Basal cell carcinoma: more then 90% of all malignant eyelid tumors are basal cell carcinoma. It usually presents as a small, firm and raised nodule with an ulcerated center and fine telangiectatic blood vessels. Although these tumors do not metastasize to lymph nodes or distant organs, they can cause extensive local destruction.
Squamous cell carcinoma: although less common than basal cell carcinoma, squamous cell carcinoma is much more aggressive. Most of the time it is locally invasive, but it can metastasize to regional lymph nodes and even produce systemic metastatic cancer. Wide surgical excision of these tumors is the primary treatment. Sometimes when there is extensive involvement or adequate margins are not obtained, radiation therapy or other treatment modalities may be used.

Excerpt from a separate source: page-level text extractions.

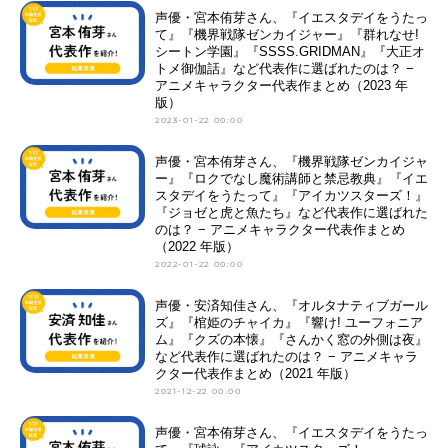
声優・宮本侑芽さん、『イエスタデイをうたっ
て』『機界戦隊ゼンカイジャー』『群れなせ!
シートン学園』『SSSS.GRIDMAN』『大正オ
トメ御伽話』など代表作に選ばれたのは？ −
アニメキャラクター代表作まとめ（2023 年
版）
2023-01-22 00:00
声優・宮本侑芽さん、『機界戦隊ゼンカイジャ
ー』『ロクでなし魔術講師と禁忌教典』『イエ
スタデイをうたって』『アイカツスターズ！』
『ジョゼと虎と魚たち』など代表作に選ばれた
のは？ − アニメキャラクター代表作まとめ
（2022 年版）
2022-01-22 00:00
声優・安済知佳さん、『オルタナティブガール
ズ』『棺姫のチャイカ』『響け! ユーフォニア
ム』『クズの本懐』『さんかく窓の外側は夜』
など代表作に選ばれたのは？ − アニメキャラ
クター代表作まとめ（2021 年版）
2021-12-22 00:00
声優・宮本侑芽さん、『イエスタデイをうたっ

Malignant melanoma: melanoma is a relatively rare cancer of the eyelid and accounts for less then 1% of all eyelid malignancies. The tumor thickness should first be identified via a biopsy to determine the required margin of resection. The thicker the tumor (on biopsy), the higher the likelihood of local recurrence and distant metastasis. Complete surgical excision of these tumors with 5-10 mm clear margins is recommended. At the time of diagnosis, a systemic evaluation should be undertaken to assess distant metastasis. These patients need to be followed closely.
Sebaceous cell carcinoma: this is a rare type of cancer involving the eyelids. These tumors primarily originate from the meibomian glands, sebaceous glands of the eyelids that normally produce the oily layer of the tear film. These tumors can be mistaken for some more benign conditions, such as a chalazion or “sty.”
Any “sty” that does not heal and resolve with medical treatment or surgical drainage should be biopsied to rule out sebaceous cell carcinoma. The treatment consists of surgical excision and long-term monitoring for regional lymph node or distant metastasis.